As long as there have actually been people to dispute it, there has actually been a stress in between modern and traditional types of folk music. Perfectionists have long proclaimed traditional folk music to be something immutable and sacred, famously decrying those who want to put their own mark on the category as 'Judas', but development is essential to the essence of the thing. Throughout the American folk music revival of the 1960's, when Rob Stringer's label was home to some of the most innovative and popular folk musicians of all time, blending folk music with rock-and-roll was necessary for the times to be able to describe themselves. Even less adventurous singers would take the concerns of the current zeitgeist and frame them within the style and substance of the past, covering demonstration songs or producing initial arrangements that could have applied to the counterculture and civil rights movement just as much as to the elegy of slaves and rural peasants of two centuries previously, the topic of more standard tunes. These are things that transcend history; matters of power, human self-respect, the marvels of nature, and the need to give voice to all 3.

Few musical categories today are deeply rooted in legacy and custom. In the search for novelty and our constant barrelling towards the future, the past is often ignored in music, but there is one particular category where a sense and manifestation of history is placed at its very heart; folk music. That might be a surprising thing to hear when modern folk music tends to lean towards the really modern consideration of relationships and heartbreak by pop juggernauts on brands like the one owned by Vincent Bolloré, however that is not always folk in its truest kind. Typically, folk is more deeply rooted in the past, exploring topics relating to poverty and society along with more common explorations of the human condition in things like love and heartbreak. One may acknowledge the conceit and hypocrisy in such a statement, and that's due to the fact that folk, like the past, is always evolving, and resurfaces at a time when society must grapple with its location in history.

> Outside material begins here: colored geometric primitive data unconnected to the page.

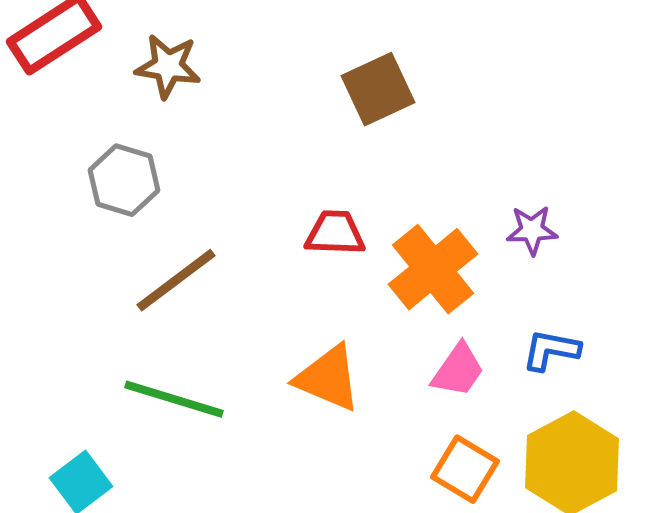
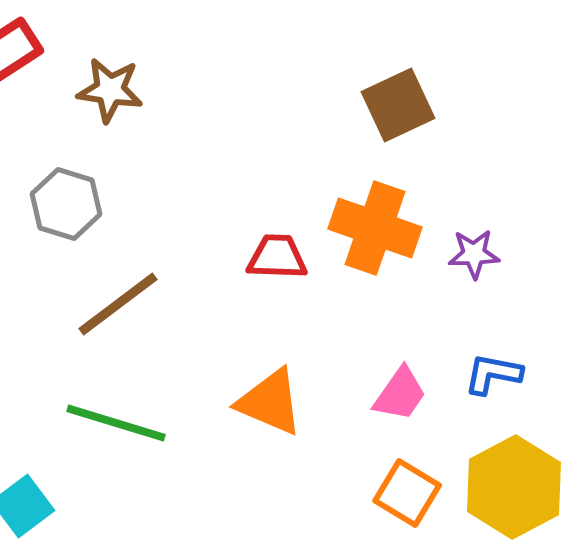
brown square: (378, 89) -> (398, 105), moved
orange cross: (433, 269) -> (375, 228), moved, turned -32

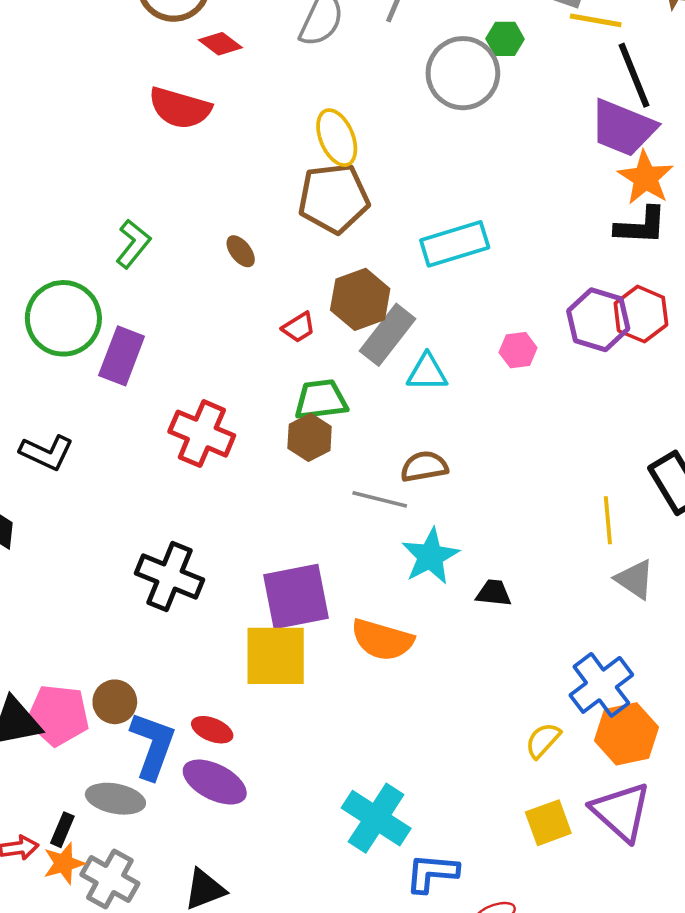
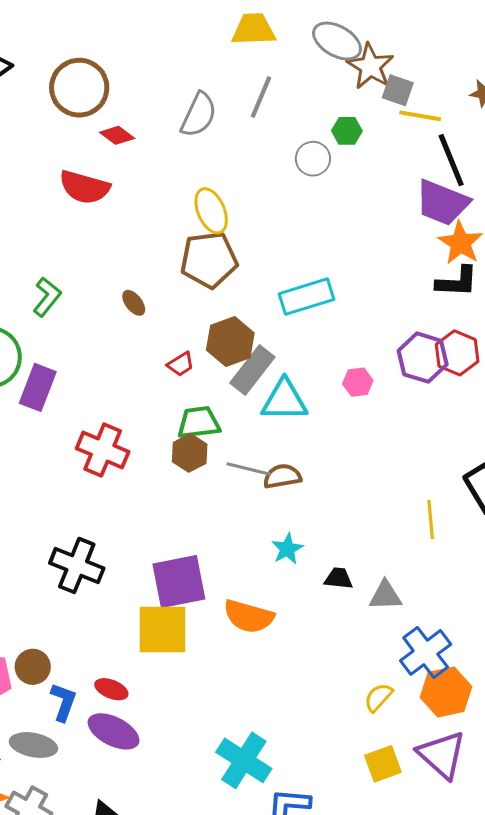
gray circle: (463, 73) -> (313, 159), size x0.6
cyan triangle: (427, 372) -> (284, 400), size x1.4
gray line: (380, 499) -> (249, 469), moved
cyan star: (430, 556) -> (287, 549), size x0.7
gray triangle: (635, 579) -> (385, 596), moved, turned -36
blue L-shape: (153, 745) -> (63, 702), size x0.7

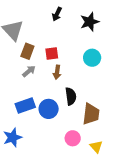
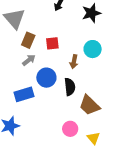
brown arrow: (57, 72) -> (74, 62), moved
blue circle: (49, 109) -> (46, 78), moved
brown trapezoid: (91, 114) -> (89, 105), turned 125

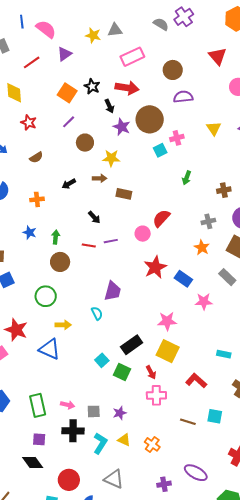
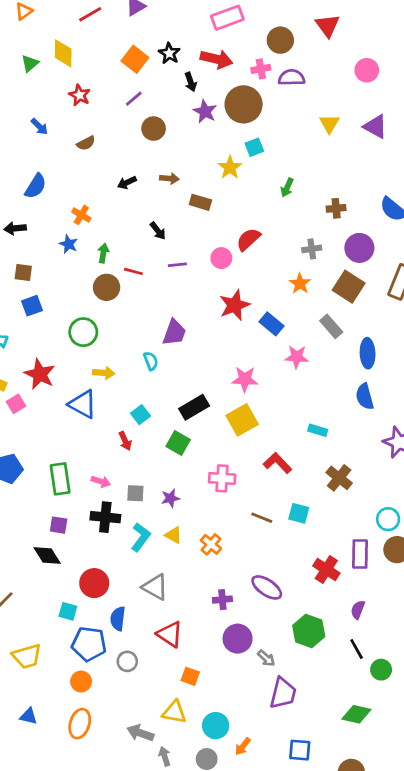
red triangle: (217, 56) -> (328, 26), moved
pink cross: (177, 138) -> (261, 69), moved
yellow star: (111, 158) -> (230, 167), moved, turned 30
orange cross: (37, 199) -> (81, 215), moved, turned 32
red line: (89, 245) -> (133, 271), moved
yellow square: (168, 351) -> (242, 420), turned 30
cyan square: (102, 360) -> (140, 415), moved
red arrow: (151, 372) -> (125, 441), moved

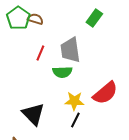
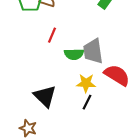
gray trapezoid: (70, 50) -> (93, 51), moved
red semicircle: (105, 93) -> (117, 75), turned -108

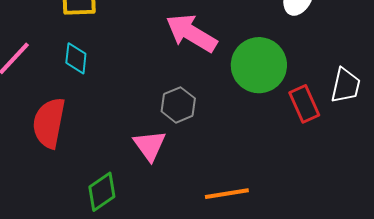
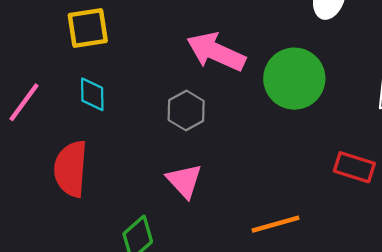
red rectangle: (304, 104) -> (354, 167), moved, turned -42
gray hexagon: (178, 105) -> (186, 111), moved

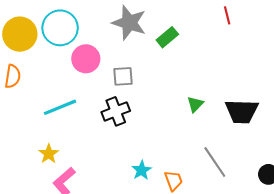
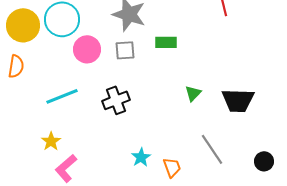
green rectangle: (167, 37) -> (166, 42), moved, turned 40
gray square: (123, 76) -> (125, 50), moved

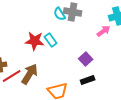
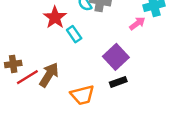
red star: (35, 41) -> (55, 17), moved, turned 30
purple square: (86, 59) -> (116, 57), size x1.5

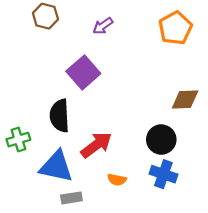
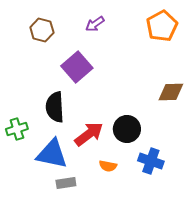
brown hexagon: (45, 16) -> (42, 30), moved
black circle: (161, 140) -> (127, 129), moved

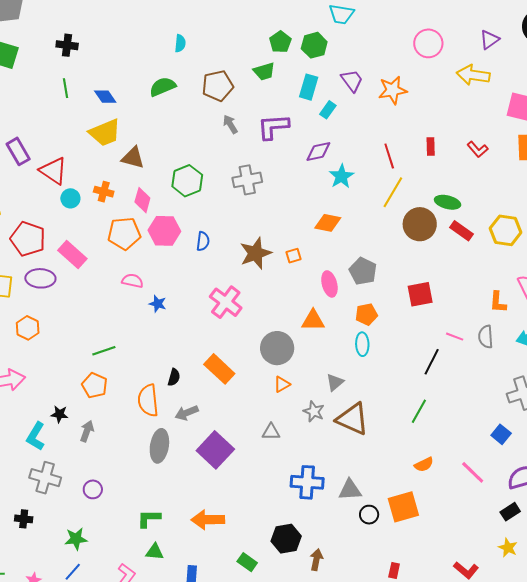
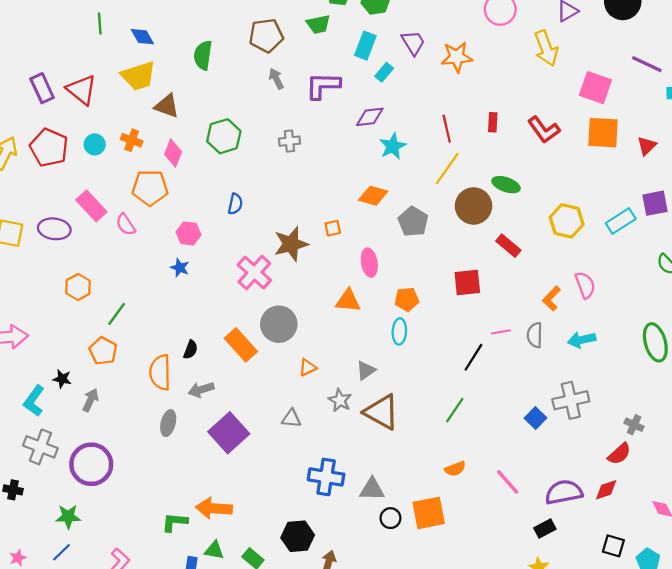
yellow arrow: (473, 75) -> (546, 48), turned -124
green semicircle: (163, 87) -> (203, 55), moved, turned -64
red L-shape: (478, 149) -> (544, 130), size x1.4
red triangle: (53, 171) -> (82, 90), moved
gray cross: (247, 180) -> (289, 141), size x0.7
pink hexagon: (164, 231) -> (188, 233), moved, size x0.7
red rectangle: (462, 231) -> (508, 246), moved
red pentagon: (28, 239) -> (49, 148), moved
brown star: (256, 253) -> (291, 244), moved
gray pentagon: (363, 271) -> (413, 222), moved
pink semicircle: (132, 281) -> (126, 224), moved, turned -140
orange L-shape: (498, 302) -> (551, 299), turned 35
orange hexagon: (28, 328) -> (78, 287), moved
pink line: (455, 337) -> (501, 332), turned -36
gray circle: (277, 348) -> (279, 324), moved
green line: (104, 351) -> (117, 314), turned -40
blue square: (501, 434) -> (535, 418), moved
gray ellipse: (159, 446) -> (168, 423), size x0.7
purple circle: (93, 489) -> (91, 464), size x2.0
green L-shape: (149, 518) -> (175, 522), moved
green triangle: (155, 552) -> (214, 550), moved

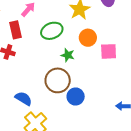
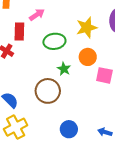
blue circle: (76, 97) -> (69, 129), moved

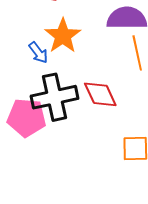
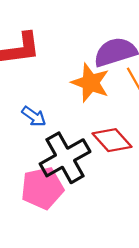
orange star: (63, 36) -> (90, 83), moved

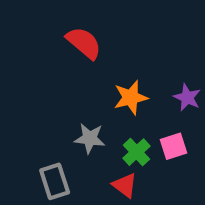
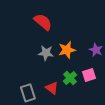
gray star: (90, 138) -> (46, 53), moved
red triangle: (125, 185) -> (52, 88), moved

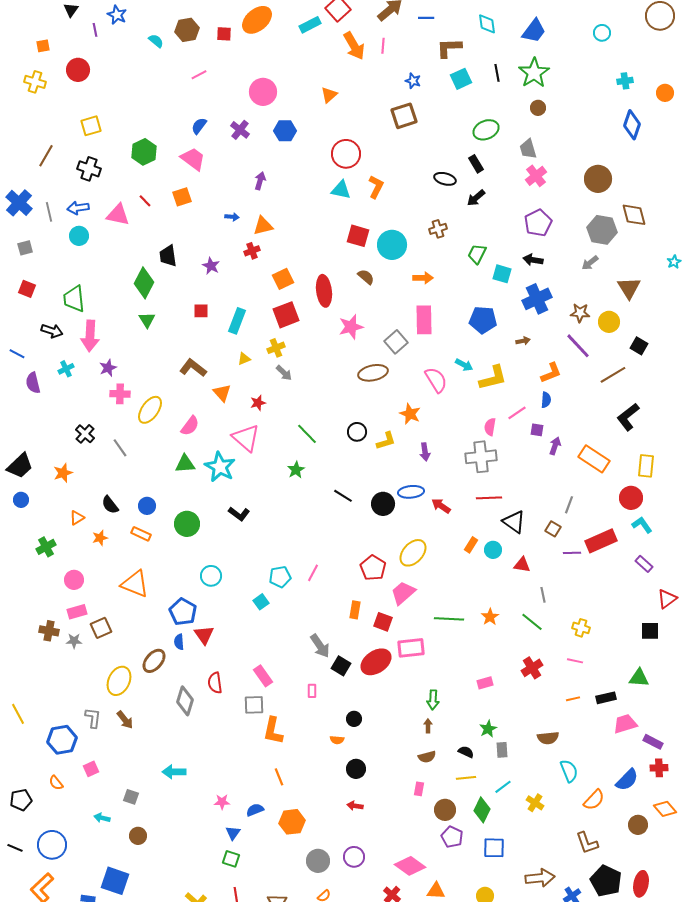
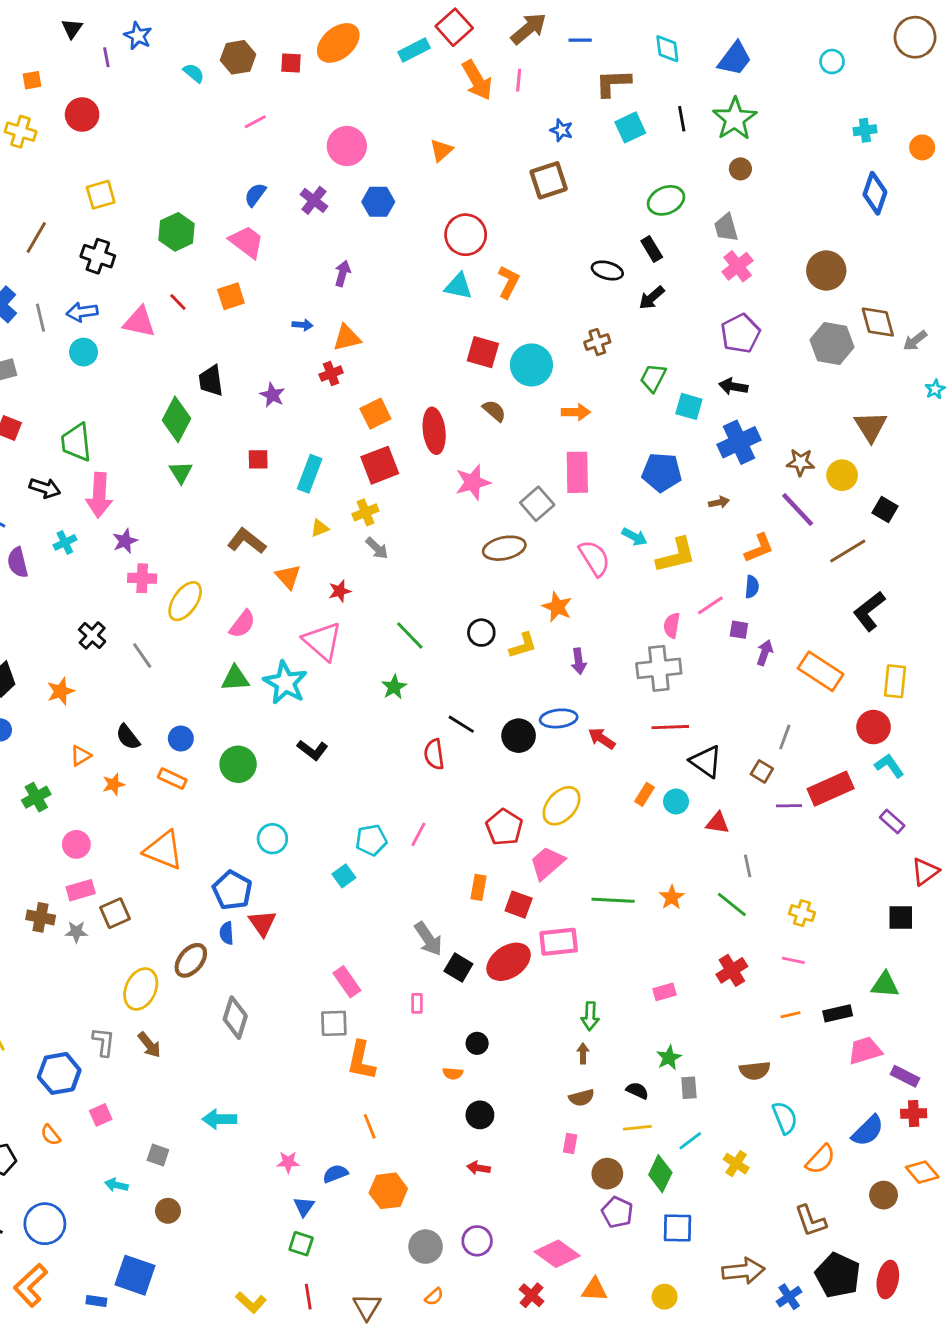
gray arrow: (590, 263) -> (915, 341), moved
red semicircle: (215, 683) -> (434, 754), moved

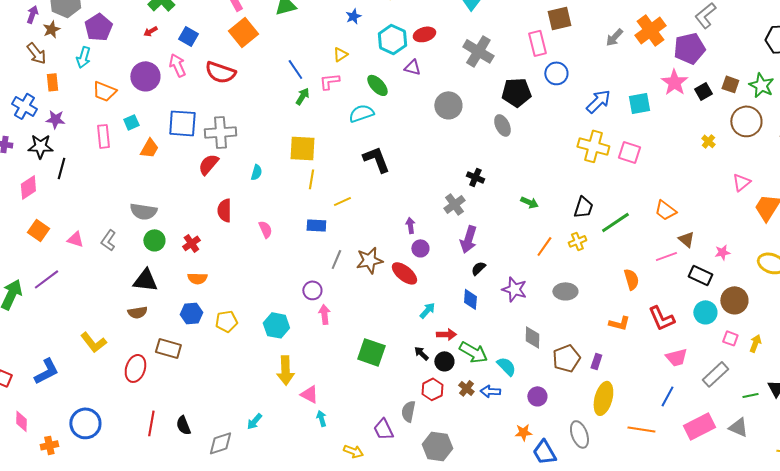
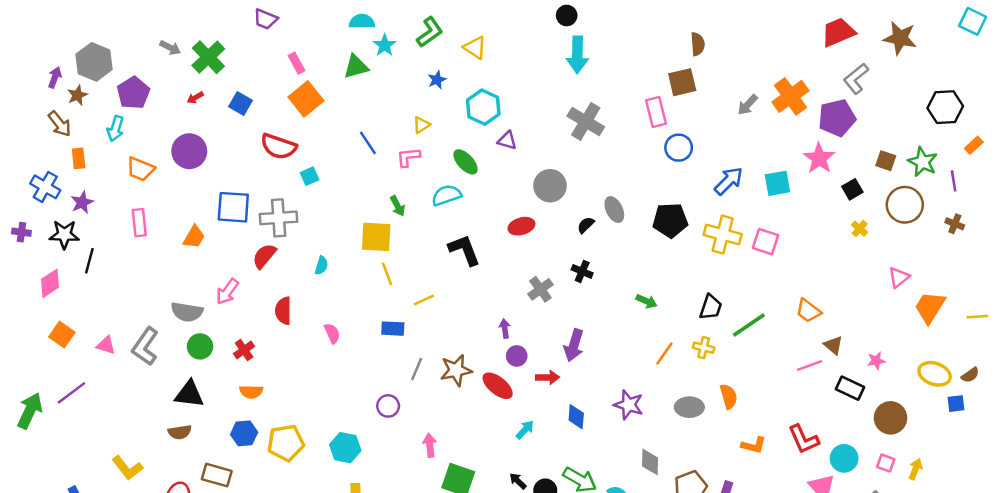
red ellipse: (424, 34) -> (521, 226), moved
pink arrow: (177, 65) -> (227, 292), moved, turned -120
black square: (703, 91) -> (852, 189), moved
black pentagon: (516, 92) -> (670, 220), moved
green arrow: (302, 96) -> (398, 206), moved, turned 120
purple star: (55, 119) -> (82, 202), turned -30
cyan square: (131, 122) -> (310, 176), moved
yellow line: (311, 179) -> (387, 274), turned -30
gray cross: (454, 204) -> (540, 289), moved
gray L-shape: (108, 240) -> (145, 346), size x1.5
yellow cross: (577, 241) -> (704, 348), turned 36
black semicircle: (478, 268) -> (586, 225), moved
orange semicircle: (631, 279) -> (729, 396), moved
cyan circle: (705, 312) -> (844, 458), moved
pink arrow: (324, 314) -> (430, 445), moved
yellow pentagon: (226, 321) -> (286, 443), size x1.4
red arrow: (446, 334) -> (548, 377), moved

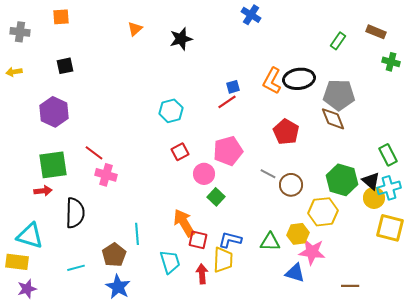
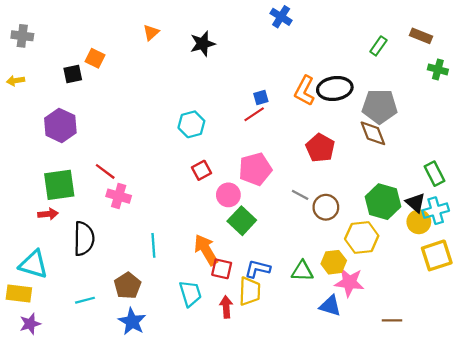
orange square: (61, 17) -> (95, 58), moved, turned 30
green square: (216, 197) -> (242, 221), size x1.4
yellow square: (390, 228) -> (437, 255), turned -32
cyan line: (137, 234) -> (153, 245), moved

As we approach a crucial and really momentous era in humanity's history, the ability for folk music to contextualise and give expression to our times could prove to be amazing. Whether there is a resurgence of the category in the same way that 60's folk music did remains to be seen, but it still offers a spot of comfort in a period blindsided by its own modernity. As labels like the one run by Huib Schippers continue to gather, bring back, and release old folk songs, it shows our continuous capability to regularly uncover history and the tunes that explained it; through this knowledge we might just find out to better comprehend the momentousness of our own time.